- _WHAT YOU ARE ASKED TO DO_
Output every record word for word, minus the pictures.

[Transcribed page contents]
◆ ◆ ◆ ◆ ◆
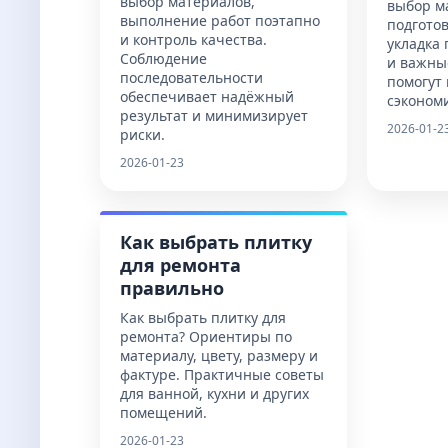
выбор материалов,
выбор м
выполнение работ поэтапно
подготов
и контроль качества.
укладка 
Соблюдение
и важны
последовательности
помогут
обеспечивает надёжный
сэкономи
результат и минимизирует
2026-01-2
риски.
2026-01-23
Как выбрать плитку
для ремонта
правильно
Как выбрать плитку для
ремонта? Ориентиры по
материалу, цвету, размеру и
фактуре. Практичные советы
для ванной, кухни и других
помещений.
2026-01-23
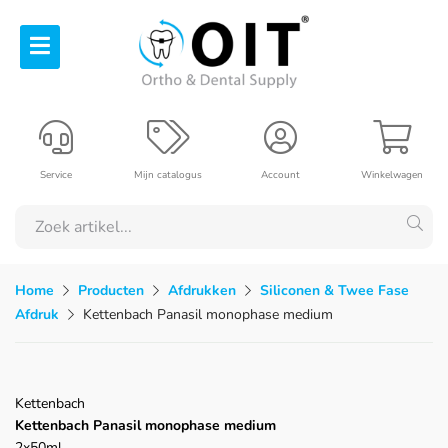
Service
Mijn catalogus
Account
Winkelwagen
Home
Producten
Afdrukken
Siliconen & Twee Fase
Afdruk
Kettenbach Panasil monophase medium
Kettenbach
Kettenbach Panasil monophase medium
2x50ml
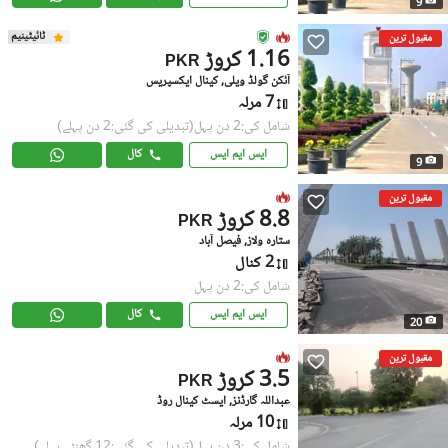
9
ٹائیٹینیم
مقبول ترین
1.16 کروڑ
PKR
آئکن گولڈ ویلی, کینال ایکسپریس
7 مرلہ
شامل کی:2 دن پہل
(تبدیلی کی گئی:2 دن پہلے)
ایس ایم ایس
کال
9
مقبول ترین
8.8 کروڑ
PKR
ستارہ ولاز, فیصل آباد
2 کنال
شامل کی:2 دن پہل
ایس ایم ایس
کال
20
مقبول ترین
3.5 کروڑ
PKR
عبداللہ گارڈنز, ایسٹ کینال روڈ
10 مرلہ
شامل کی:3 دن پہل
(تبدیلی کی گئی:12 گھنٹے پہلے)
◆ ◆ ◆ ◆ ◆
- _YOUR RESPONSE_
выбор материалов,
выбор м
выполнение работ поэтапно
подготов
и контроль качества.
укладка 
Соблюдение
и важны
последовательности
помогут
обеспечивает надёжный
сэкономи
результат и минимизирует
2026-01-2
риски.
2026-01-23
Как выбрать плитку
для ремонта
правильно
Как выбрать плитку для
ремонта? Ориентиры по
материалу, цвету, размеру и
фактуре. Практичные советы
для ванной, кухни и других
помещений.
2026-01-23
Service
Mijn catalogus
Account
Winkelwagen
Home
Producten
Afdrukken
Siliconen & Twee Fase
Afdruk
Kettenbach Panasil monophase medium
Kettenbach
Kettenbach Panasil monophase medium
2x50ml
9
ٹائیٹینیم
مقبول ترین
1.16 کروڑ
PKR
آئکن گولڈ ویلی, کینال ایکسپریس
7 مرلہ
شامل کی:2 دن پہل
(تبدیلی کی گئی:2 دن پہلے)
ایس ایم ایس
کال
9
مقبول ترین
8.8 کروڑ
PKR
ستارہ ولاز, فیصل آباد
2 کنال
شامل کی:2 دن پہل
ایس ایم ایس
کال
20
مقبول ترین
3.5 کروڑ
PKR
عبداللہ گارڈنز, ایسٹ کینال روڈ
10 مرلہ
شامل کی:3 دن پہل
(تبدیلی کی گئی:12 گھنٹے پہلے)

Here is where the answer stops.